### What the exercise asks
Transcribe all of the entries below exactly. Leave out the pictures.
═══ Data shown ═══
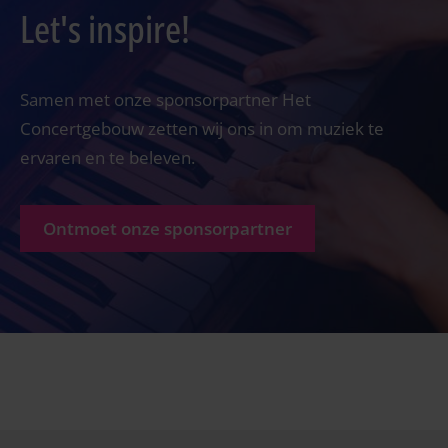
Let's inspire!
Samen met onze sponsorpartner Het
Concertgebouw zetten wij ons in om muziek te
ervaren en te beleven.
Ontmoet onze sponsorpartner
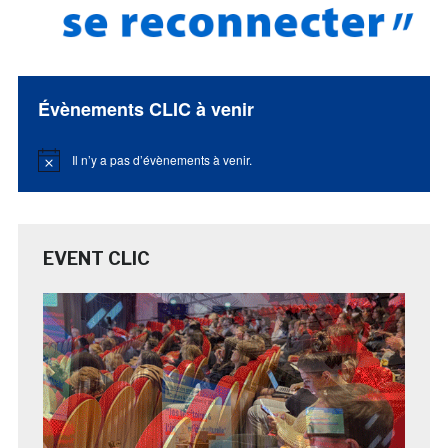
Évènements CLIC à venir
Il n’y a pas d’évènements à venir.
Notice
EVENT CLIC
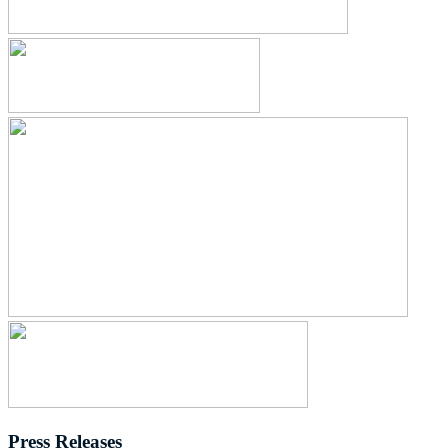
Press Releases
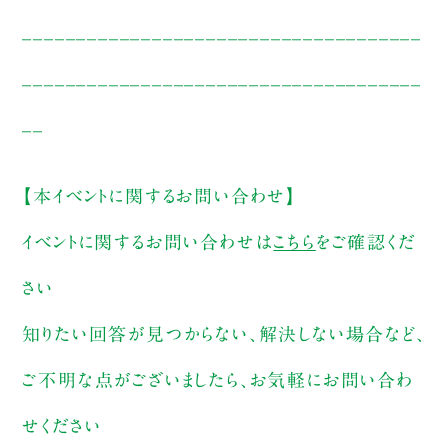
_____________________________________
_____________________________________
__
【本イベントに関するお問い合わせ】
イベントに関するお問い合わせは
こちら
をご確認くだ
さい
知りたい回答が見つからない、解決しない場合など、
ご不明な点がございましたら、お気軽にお問い合わ
せください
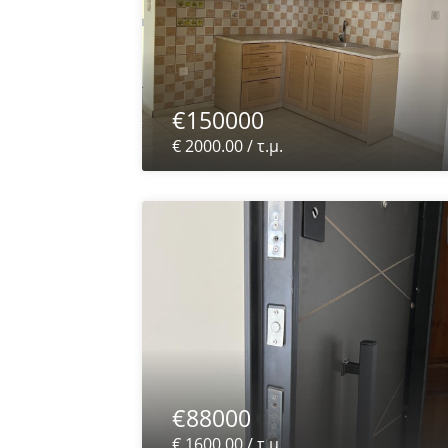
€150000
€ 2000.00 / τ.μ.
€88000
€ 1600.00 / τ.μ.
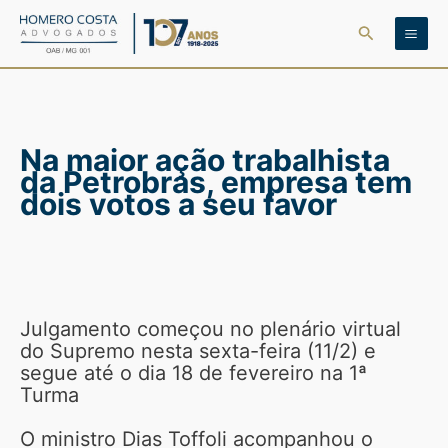
Ir
Pesquisar
para
o
conteúdo
Na maior ação trabalhista
da Petrobras, empresa tem
dois votos a seu favor
Julgamento começou no plenário virtual
do Supremo nesta sexta-feira (11/2) e
segue até o dia 18 de fevereiro na 1ª
Turma
O ministro Dias Toffoli acompanhou o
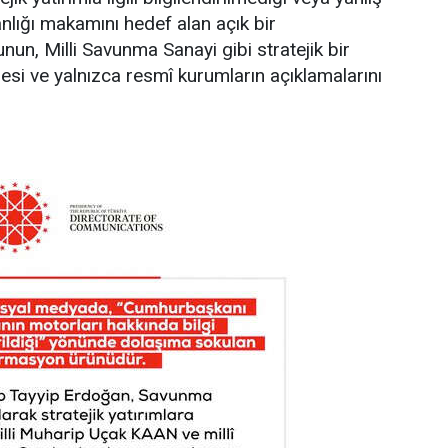
anlığı makamını hedef alan açık bir
n, Milli Savunma Sanayi gibi stratejik bir
si ve yalnızca resmî kurumların açıklamalarını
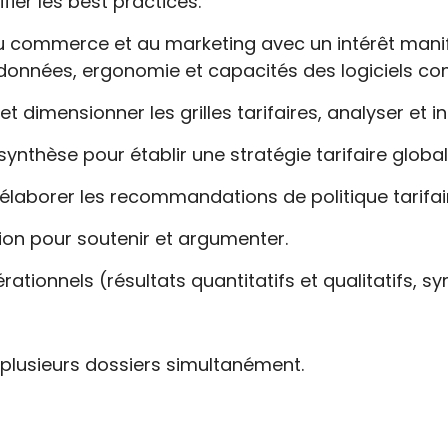
ifier les best practices.
au commerce et au marketing avec un intérêt manif
es données, ergonomie et capacités des logiciels c
t dimensionner les grilles tarifaires, analyser et in
ynthèse pour établir une stratégie tarifaire global
 élaborer les recommandations de politique tarifai
on pour soutenir et argumenter.
rationnels (résultats quantitatifs et qualitatifs,
plusieurs dossiers simultanément.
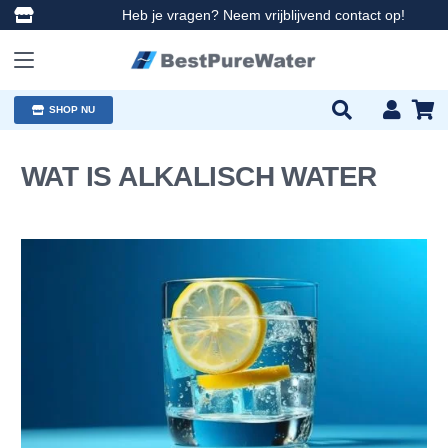
Heb je vragen? Neem vrijblijvend contact op!
SHOP NU
WAT IS ALKALISCH WATER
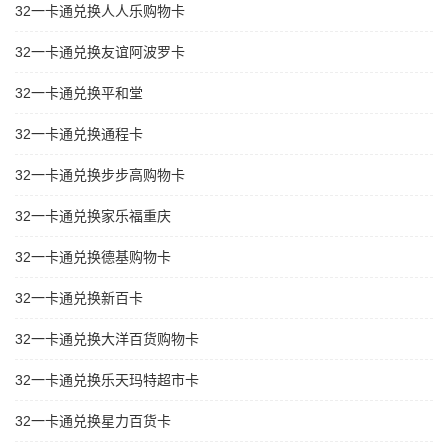
32一卡通兑换人人乐购物卡
32一卡通兑换友谊阿波罗卡
32一卡通兑换平和堂
32一卡通兑换通程卡
32一卡通兑换步步高购物卡
32一卡通兑换家乐福重庆
32一卡通兑换德基购物卡
32一卡通兑换新百卡
32一卡通兑换大洋百货购物卡
32一卡通兑换乐天玛特超市卡
32一卡通兑换星力百货卡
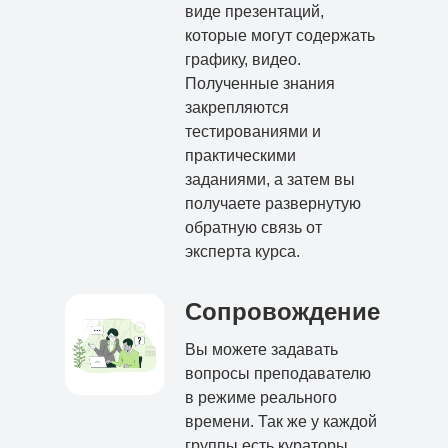
виде презентаций,
которые могут содержать
графику, видео.
Полученные знания
закрепляются
тестированиями и
практическими
заданиями, а затем вы
получаете развернутую
обратную связь от
эксперта курса.
Сопровождение
Вы можете задавать
вопросы преподавателю
в режиме реального
времени. Так же у каждой
группы есть кураторы,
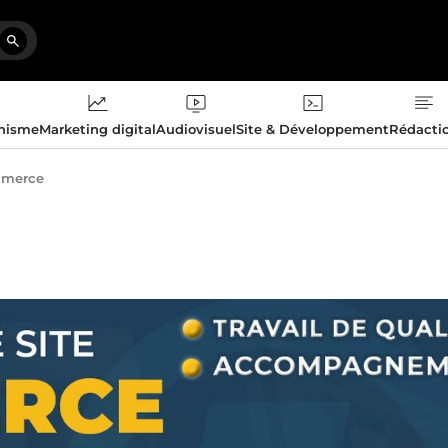
phisme
Marketing digital
Audiovisuel
Site & Développement
Rédacti
merce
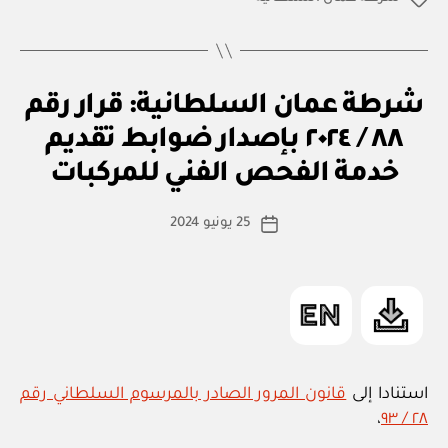
قرار
رقم
١٣٢
/
ق
التصنيفات
شرطة عمان السلطانية: قرار رقم
٢٠٢٤
ر
ار
بتعديل
٨٨ / ٢٠٢٤ بإصدار ضوابط تقديم
بو
و
ا
بعض
زا
خدمة الفحص الفني للمركبات
س
ر
أحكام
ي
ط
كاتب
اللائحة
25 يونيو 2024
ة
تاريخ
المقالة
التنفيذية
ad
المقالة
m
لقانون
in
إقامة
الأجانب”
استنادا إلى
قانون المرور الصادر بالمرسوم السلطاني رقم
،
٢٨ / ٩٣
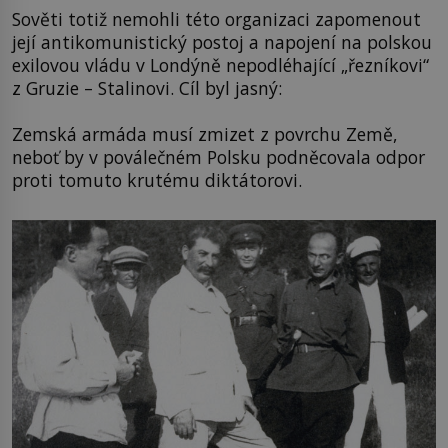
Sověti totiž nemohli této organizaci zapomenout
její antikomunistický postoj a napojení na polskou
exilovou vládu v Londýně nepodléhající „řezníkovi“
z Gruzie – Stalinovi. Cíl byl jasný:
Zemská armáda musí zmizet z povrchu Země,
neboť by v poválečném Polsku podněcovala odpor
proti tomuto krutému diktátorovi.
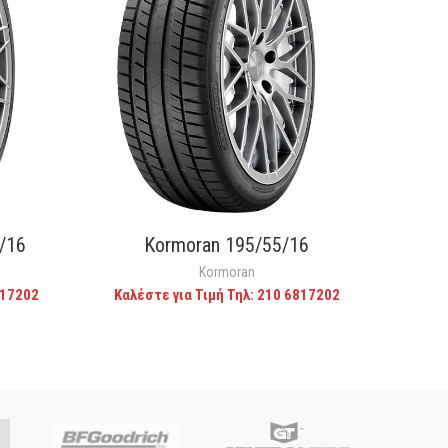
/16
Kormoran 195/55/16
CALL FOR PRICE
Kormoran
817202
Καλέστε για Τιμή Τηλ: 210 6817202
Καλέ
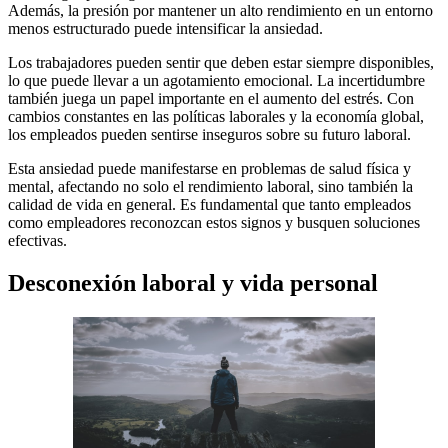
Además, la presión por mantener un alto rendimiento en un entorno
menos estructurado puede intensificar la ansiedad.
Los trabajadores pueden sentir que deben estar siempre disponibles,
lo que puede llevar a un agotamiento emocional. La incertidumbre
también juega un papel importante en el aumento del estrés. Con
cambios constantes en las políticas laborales y la economía global,
los empleados pueden sentirse inseguros sobre su futuro laboral.
Esta ansiedad puede manifestarse en problemas de salud física y
mental, afectando no solo el rendimiento laboral, sino también la
calidad de vida en general. Es fundamental que tanto empleados
como empleadores reconozcan estos signos y busquen soluciones
efectivas.
Desconexión laboral y vida personal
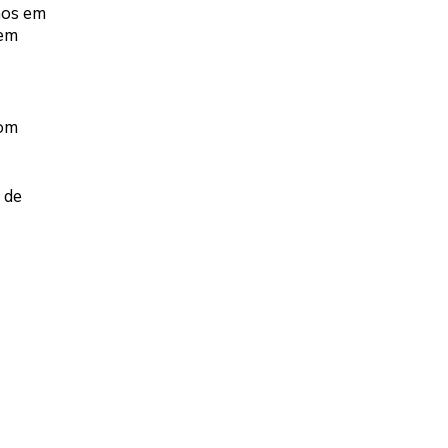
mos em
cem
com
 de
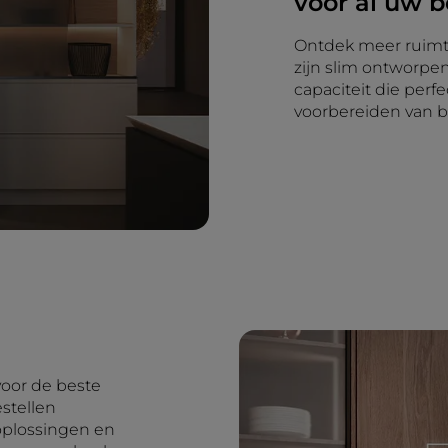
voor al uw 
Ontdek meer ruimt
zijn slim ontworpe
capaciteit die perf
voorbereiden van b
voor de beste
stellen
plossingen en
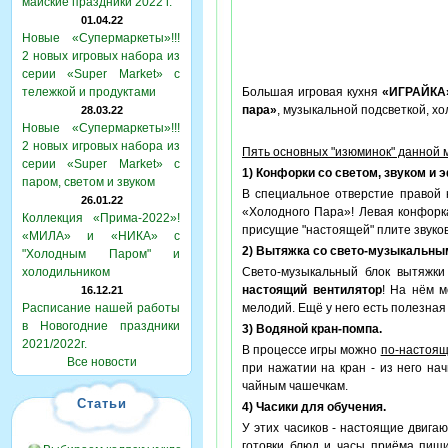
майские праздники 2022 г.
01.04.22
Новые «Супермаркеты»!!!
2 новых игровых набора из
серии «Super Market» с
тележкой и продуктами
Большая игровая кухня
«ИГРАЙКА
пара»
, музыкальной подсветкой, 
28.03.22
Новые «Супермаркеты»!!!
2 новых игровых набора из
Пять основных "изюминок" данной 
серии «Super Market» с
1) Конфорки со светом, звуком и
паром, светом и звуком
В специальное отверстие правой 
26.01.22
«Холодного Пара»! Левая конфорк
Коллекция «Прима-2022»!
присущие "настоящей" плите звуков
«МИЛА» и «НИКА» с
2) Вытяжка со свето-музыкальны
"Холодным Паром" и
холодильником
Свето-музыкальный блок вытяжки 
настоящий вентилятор
! На нём м
16.12.21
Расписание нашей работы
мелодий. Ещё у него есть полезная
в Новогодние праздники
3) Водяной кран-помпа.
2021/2022г.
В процессе игры можно
по-настоя
Все новости
при нажатии на кран - из него нач
чайным чашечкам.
Статьи
4) Часики для обучения.
У этих часиков - настоящие двиг
готовки блюд и часы приёма пищ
═══
### Result for this task
Let's inspire!
Samen met onze sponsorpartner Het
Concertgebouw zetten wij ons in om muziek te
ervaren en te beleven.
Ontmoet onze sponsorpartner
Évènements CLIC à venir
Il n’y a pas d’évènements à venir.
Notice
EVENT CLIC
Press Releases
_____________________________________
_____________________________________
__
【本イベントに関するお問い合わせ】
イベントに関するお問い合わせは
こちら
をご確認くだ
さい
知りたい回答が見つからない、解決しない場合など、
ご不明な点がございましたら、お気軽にお問い合わ
せください
€150000
€ 2000.00 / τ.μ.
€88000
€ 1600.00 / τ.μ.
Ir
Pesquisar
para
o
conteúdo
Na maior ação trabalhista
da Petrobras, empresa tem
dois votos a seu favor
Julgamento começou no plenário virtual
do Supremo nesta sexta-feira (11/2) e
segue até o dia 18 de fevereiro na 1ª
Turma
O ministro Dias Toffoli acompanhou o
anlığı makamını hedef alan açık bir
n, Milli Savunma Sanayi gibi stratejik bir
si ve yalnızca resmî kurumların açıklamalarını
ifier les best practices.
au commerce et au marketing avec un intérêt manif
es données, ergonomie et capacités des logiciels c
t dimensionner les grilles tarifaires, analyser et in
ynthèse pour établir une stratégie tarifaire global
 élaborer les recommandations de politique tarifai
on pour soutenir et argumenter.
rationnels (résultats quantitatifs et qualitatifs,
plusieurs dossiers simultanément.
Heb je vragen? Neem vrijblijvend contact op!
SHOP NU
WAT IS ALKALISCH WATER
32一卡通兑换人人乐购物卡
32一卡通兑换友谊阿波罗卡
32一卡通兑换平和堂
32一卡通兑换通程卡
32一卡通兑换步步高购物卡
32一卡通兑换家乐福重庆
32一卡通兑换德基购物卡
32一卡通兑换新百卡
32一卡通兑换大洋百货购物卡
32一卡通兑换乐天玛特超市卡
32一卡通兑换星力百货卡
виде презентаций,
которые могут содержать
графику, видео.
Полученные знания
закрепляются
тестированиями и
практическими
заданиями, а затем вы
получаете развернутую
обратную связь от
эксперта курса.
Сопровождение
Вы можете задавать
вопросы преподавателю
в режиме реального
времени. Так же у каждой
группы есть кураторы,
phisme
Marketing digital
Audiovisuel
Site & Développement
Rédacti
merce
قرار
رقم
١٣٢
/
ق
التصنيفات
شرطة عمان السلطانية: قرار رقم
٢٠٢٤
ر
ار
بتعديل
٨٨ / ٢٠٢٤ بإصدار ضوابط تقديم
بو
و
ا
بعض
زا
خدمة الفحص الفني للمركبات
س
ر
أحكام
ي
ط
كاتب
اللائحة
25 يونيو 2024
ة
تاريخ
المقالة
التنفيذية
ad
المقالة
m
لقانون
in
إقامة
الأجانب”
استنادا إلى
قانون المرور الصادر بالمرسوم السلطاني رقم
،
٢٨ / ٩٣
Sověti totiž nemohli této organizaci zapomenout
její antikomunistický postoj a napojení na polskou
exilovou vládu v Londýně nepodléhající „řezníkovi“
z Gruzie – Stalinovi. Cíl byl jasný:
Zemská armáda musí zmizet z povrchu Země,
neboť by v poválečném Polsku podněcovala odpor
proti tomuto krutému diktátorovi.
/16
Kormoran 195/55/16
CALL FOR PRICE
Kormoran
817202
Καλέστε για Τιμή Τηλ: 210 6817202
Καλέ
Además, la presión por mantener un alto rendimiento en un entorno
menos estructurado puede intensificar la ansiedad.
Los trabajadores pueden sentir que deben estar siempre disponibles,
lo que puede llevar a un agotamiento emocional. La incertidumbre
también juega un papel importante en el aumento del estrés. Con
cambios constantes en las políticas laborales y la economía global,
los empleados pueden sentirse inseguros sobre su futuro laboral.
Esta ansiedad puede manifestarse en problemas de salud física y
mental, afectando no solo el rendimiento laboral, sino también la
calidad de vida en general. Es fundamental que tanto empleados
como empleadores reconozcan estos signos y busquen soluciones
efectivas.
Desconexión laboral y vida personal
mos em
cem
com
 de
voor al uw 
Ontdek meer ruimt
zijn slim ontworpe
capaciteit die perf
voorbereiden van b
voor de beste
stellen
plossingen en
майские праздники 2022 г.
01.04.22
Новые «Супермаркеты»!!!
2 новых игровых набора из
серии «Super Market» с
тележкой и продуктами
Большая игровая кухня
«ИГРАЙКА
пара»
, музыкальной подсветкой, 
28.03.22
Новые «Супермаркеты»!!!
2 новых игровых набора из
Пять основных "изюминок" данной 
серии «Super Market» с
1) Конфорки со светом, звуком и
паром, светом и звуком
В специальное отверстие правой 
26.01.22
«Холодного Пара»! Левая конфорк
Коллекция «Прима-2022»!
присущие "настоящей" плите звуков
«МИЛА» и «НИКА» с
2) Вытяжка со свето-музыкальны
"Холодным Паром" и
холодильником
Свето-музыкальный блок вытяжки 
настоящий вентилятор
! На нём м
16.12.21
Расписание нашей работы
мелодий. Ещё у него есть полезная
в Новогодние праздники
3) Водяной кран-помпа.
2021/2022г.
В процессе игры можно
по-настоя
Все новости
при нажатии на кран - из него нач
чайным чашечкам.
Статьи
4) Часики для обучения.
У этих часиков - настоящие двиг
готовки блюд и часы приёма пищ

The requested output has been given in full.